How Are Gay Men Affected by Prostate Cancer?

It has been estimated that somewhere between 97,000-123,000 gay or bisexual men are living with a prostate cancer diagnosis in the United States alone, with roughly 39,000-74,000 of these men being in committed male-male relationships.1 With so many gay or bisexual men living with prostate cancer, it is not surprising to learn that an emerging area of research revolves around the experience of these men during their prostate cancer battle.

Some research has suggested that gay or bisexual men may have more significant impacts on their overall quality of life during or after treatment for prostate cancer which results in a prostate cancer health disparity. Some of these differences in quality of life (when compared to heterosexual men) may stem from communication issues between a gay or bisexual individual and their healthcare team, as well as a larger impact on sexual functioning for gay men with prostate cancer compared to heterosexual men with the condition.

Much more research needs to be completed to determine the extent of the differences in quality of life between gay or bisexual men and heterosexual men, however, several issues have continued to appear in studies that exist so far.

Difficulties in communication and accessing relatable information

A common frustration reported by gay or bisexual men with prostate cancer is a lack of open communication with their healthcare providers and a lack of information geared to couples regardless of their sexual orientation. Fear of discrimination or the reluctance of gay and bisexual men to disclose sexuality with healthcare providers can be common, leading to treatment decisions that are not as optimal for the patient. For example, one study estimated that over 20% of all gay or bisexual men between the ages of 50 and 95 were not “out” to their healthcare team. Additionally, many men who would disclose their identity as a gay or bisexual man report that their doctor failed to ask about their sexual orientation or assumed they were heterosexual or not sexually active.1,2

If a man is not known as gay or as sexually active by their doctor, treatment options that decrease the strength of erections or remove the prostate may be pursued, both of which could have a more significant impact on quality of life for and identity for sexually active gay men than sexually active heterosexual men (to be described more in the next section on sexual functioning).3

Also, many gay or bisexual men report that educational materials or literature on prostate cancer are geared toward heterosexual couples, especially when discussing the needs of sexual partners and the impact on sexual functioning.1,2 Information that is not representative of a large proportion of men struggling with a condition can lead to feelings of isolation. These feelings can then in turn lead to depression and anxiety, or a fear of asking a healthcare team about about gay or bisexual-related health concerns. If a man is fearful of discussing these issues, they may not get addressed, and their quality of life could be severely impacted.

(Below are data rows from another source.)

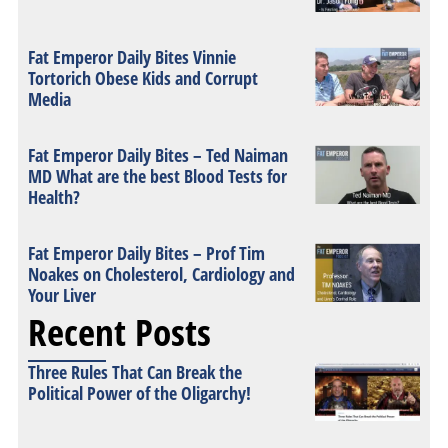
Fat Emperor Daily Bites Vinnie
Tortorich Obese Kids and Corrupt
Media
Fat Emperor Daily Bites – Ted Naiman
MD What are the best Blood Tests for
Health?
Fat Emperor Daily Bites – Prof Tim
Noakes on Cholesterol, Cardiology and
Your Liver
Recent Posts
Three Rules That Can Break the
Political Power of the Oligarchy!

Changes in sexual functioning

Potentially the biggest quality of life difference between heterosexual and gay men with prostate cancer is the overall impact of impaired sexual function. Sexual side-effects are very common during and after prostate cancer treatment, with erectile dysfunction and decreased sex drive frequently occurring. While the occurrence of sexual-related side-effects affects homosexual and heterosexual men equally, some research has suggested that these impacts may take a larger toll on quality of life in gay or bisexual men.

For example, it has been suggested that men need more rigid erections (33% more rigid according to the study) are needed for anal penetration than for vaginal intercourse.1 For this reason, problems maintaining a very strong and continuous erection may impact gay or bisexual men more than heterosexual men. Even treatment options designed to help maintain an erection, such as medications or penile rings, may not provide a strong enough erection for gay men to continue the sexual activities they are accustomed to.

Further, presence of the prostate in a man receiving anal sex can contribute to sexual pleasure. If the prostate gland is removed, shrinks, or is destroyed as a result of treatment, receiving anal sex is a different experience and may no longer be as pleasurable for the man without a prostate. Additionally, radiation therapy may cause irritation or pain to the rectum, making anal sex uncomfortable or even impossible for the receiver. Several treatment options, specifically surgery, may lead to the loss of the ability to ejaculate with orgasm, which has been suggested to be more central to gay male sex than to heterosexual sex.1,4-6

Addressing these quality of life-impacting issues can be done in many ways, from counseling or therapy to medications and other clinical interventions. How you choose to handle these issues and who you choose to share these struggles with is completely up to you. Although it may be difficult to open up about some of these issues to your healthcare team, spouse, or intimate partners, communicating these needs may open up doors to more management options and support sources. More research needs to be done to determine the extent of the differences in quality of life between heterosexual and gay or bisexual men with prostate cancer, however, if you are experiencing negative impacts to your quality of life, or feelings of severe depression, anxiety, or isolation, it is important to seek medical attention as soon as possible.